Assigned task |
Print every line of the records below exactly as it reads.

Collected data:
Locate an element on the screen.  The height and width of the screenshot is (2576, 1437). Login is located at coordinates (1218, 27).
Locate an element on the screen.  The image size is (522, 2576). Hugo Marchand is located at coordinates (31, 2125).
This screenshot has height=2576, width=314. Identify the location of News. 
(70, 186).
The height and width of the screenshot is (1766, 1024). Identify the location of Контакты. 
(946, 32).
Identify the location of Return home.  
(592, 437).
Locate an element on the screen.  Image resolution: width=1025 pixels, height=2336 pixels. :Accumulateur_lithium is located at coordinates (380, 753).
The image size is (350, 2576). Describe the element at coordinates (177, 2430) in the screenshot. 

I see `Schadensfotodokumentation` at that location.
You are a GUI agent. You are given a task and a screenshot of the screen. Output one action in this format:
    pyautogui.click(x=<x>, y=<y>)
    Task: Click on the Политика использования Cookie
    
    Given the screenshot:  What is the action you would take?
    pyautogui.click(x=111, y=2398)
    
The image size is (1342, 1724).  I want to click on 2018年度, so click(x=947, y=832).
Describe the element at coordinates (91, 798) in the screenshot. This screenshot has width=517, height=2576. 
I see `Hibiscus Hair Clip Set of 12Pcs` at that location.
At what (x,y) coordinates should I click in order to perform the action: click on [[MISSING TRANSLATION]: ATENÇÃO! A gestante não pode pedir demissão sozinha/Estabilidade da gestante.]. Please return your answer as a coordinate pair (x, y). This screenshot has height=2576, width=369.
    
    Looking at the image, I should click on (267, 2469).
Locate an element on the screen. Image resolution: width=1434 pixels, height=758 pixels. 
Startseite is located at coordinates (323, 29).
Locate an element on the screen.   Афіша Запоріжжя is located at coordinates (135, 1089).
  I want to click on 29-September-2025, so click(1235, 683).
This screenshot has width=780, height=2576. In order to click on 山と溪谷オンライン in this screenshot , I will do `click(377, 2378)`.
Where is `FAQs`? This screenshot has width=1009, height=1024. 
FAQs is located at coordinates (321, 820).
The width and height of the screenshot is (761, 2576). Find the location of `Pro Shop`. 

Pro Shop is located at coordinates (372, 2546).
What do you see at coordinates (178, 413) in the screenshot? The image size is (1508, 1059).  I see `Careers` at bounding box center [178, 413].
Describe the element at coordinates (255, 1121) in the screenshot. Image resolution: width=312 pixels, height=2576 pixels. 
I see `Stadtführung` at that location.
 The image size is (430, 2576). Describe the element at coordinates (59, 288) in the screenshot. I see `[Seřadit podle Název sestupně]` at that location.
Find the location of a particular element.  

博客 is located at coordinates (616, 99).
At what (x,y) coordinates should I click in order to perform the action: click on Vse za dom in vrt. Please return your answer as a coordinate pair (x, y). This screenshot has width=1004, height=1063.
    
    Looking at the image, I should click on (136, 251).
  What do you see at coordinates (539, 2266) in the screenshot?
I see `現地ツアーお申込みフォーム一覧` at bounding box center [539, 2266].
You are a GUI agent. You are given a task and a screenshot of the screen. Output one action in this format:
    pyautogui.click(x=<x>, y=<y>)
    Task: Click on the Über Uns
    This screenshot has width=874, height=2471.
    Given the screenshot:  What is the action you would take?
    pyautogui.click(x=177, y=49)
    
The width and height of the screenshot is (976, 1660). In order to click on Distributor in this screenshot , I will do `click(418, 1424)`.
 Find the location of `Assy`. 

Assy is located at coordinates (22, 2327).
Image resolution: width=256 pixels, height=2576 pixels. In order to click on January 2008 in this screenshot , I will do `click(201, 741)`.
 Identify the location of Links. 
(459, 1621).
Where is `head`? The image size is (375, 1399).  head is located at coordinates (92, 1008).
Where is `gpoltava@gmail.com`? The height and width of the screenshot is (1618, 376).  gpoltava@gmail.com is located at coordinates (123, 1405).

Problem solution |
Locate an element on the screen.  The height and width of the screenshot is (2576, 1437). Login is located at coordinates (1218, 27).
Locate an element on the screen.  The image size is (522, 2576). Hugo Marchand is located at coordinates (31, 2125).
This screenshot has height=2576, width=314. Identify the location of News. 
(70, 186).
The height and width of the screenshot is (1766, 1024). Identify the location of Контакты. 
(946, 32).
Identify the location of Return home.  
(592, 437).
Locate an element on the screen.  Image resolution: width=1025 pixels, height=2336 pixels. :Accumulateur_lithium is located at coordinates (380, 753).
The image size is (350, 2576). Describe the element at coordinates (177, 2430) in the screenshot. 

I see `Schadensfotodokumentation` at that location.
You are a GUI agent. You are given a task and a screenshot of the screen. Output one action in this format:
    pyautogui.click(x=<x>, y=<y>)
    Task: Click on the Политика использования Cookie
    
    Given the screenshot:  What is the action you would take?
    pyautogui.click(x=111, y=2398)
    
The image size is (1342, 1724).  I want to click on 2018年度, so click(x=947, y=832).
Describe the element at coordinates (91, 798) in the screenshot. This screenshot has width=517, height=2576. 
I see `Hibiscus Hair Clip Set of 12Pcs` at that location.
At what (x,y) coordinates should I click in order to perform the action: click on [[MISSING TRANSLATION]: ATENÇÃO! A gestante não pode pedir demissão sozinha/Estabilidade da gestante.]. Please return your answer as a coordinate pair (x, y). This screenshot has height=2576, width=369.
    
    Looking at the image, I should click on (267, 2469).
Locate an element on the screen. Image resolution: width=1434 pixels, height=758 pixels. 
Startseite is located at coordinates (323, 29).
Locate an element on the screen.   Афіша Запоріжжя is located at coordinates (135, 1089).
  I want to click on 29-September-2025, so click(1235, 683).
This screenshot has width=780, height=2576. In order to click on 山と溪谷オンライン in this screenshot , I will do `click(377, 2378)`.
Where is `FAQs`? This screenshot has width=1009, height=1024. 
FAQs is located at coordinates (321, 820).
The width and height of the screenshot is (761, 2576). Find the location of `Pro Shop`. 

Pro Shop is located at coordinates (372, 2546).
What do you see at coordinates (178, 413) in the screenshot? The image size is (1508, 1059).  I see `Careers` at bounding box center [178, 413].
Describe the element at coordinates (255, 1121) in the screenshot. Image resolution: width=312 pixels, height=2576 pixels. 
I see `Stadtführung` at that location.
 The image size is (430, 2576). Describe the element at coordinates (59, 288) in the screenshot. I see `[Seřadit podle Název sestupně]` at that location.
Find the location of a particular element.  

博客 is located at coordinates (616, 99).
At what (x,y) coordinates should I click in order to perform the action: click on Vse za dom in vrt. Please return your answer as a coordinate pair (x, y). This screenshot has width=1004, height=1063.
    
    Looking at the image, I should click on (136, 251).
  What do you see at coordinates (539, 2266) in the screenshot?
I see `現地ツアーお申込みフォーム一覧` at bounding box center [539, 2266].
You are a GUI agent. You are given a task and a screenshot of the screen. Output one action in this format:
    pyautogui.click(x=<x>, y=<y>)
    Task: Click on the Über Uns
    This screenshot has width=874, height=2471.
    Given the screenshot:  What is the action you would take?
    pyautogui.click(x=177, y=49)
    
The width and height of the screenshot is (976, 1660). In order to click on Distributor in this screenshot , I will do `click(418, 1424)`.
 Find the location of `Assy`. 

Assy is located at coordinates (22, 2327).
Image resolution: width=256 pixels, height=2576 pixels. In order to click on January 2008 in this screenshot , I will do `click(201, 741)`.
 Identify the location of Links. 
(459, 1621).
Where is `head`? The image size is (375, 1399).  head is located at coordinates (92, 1008).
Where is `gpoltava@gmail.com`? The height and width of the screenshot is (1618, 376).  gpoltava@gmail.com is located at coordinates (123, 1405).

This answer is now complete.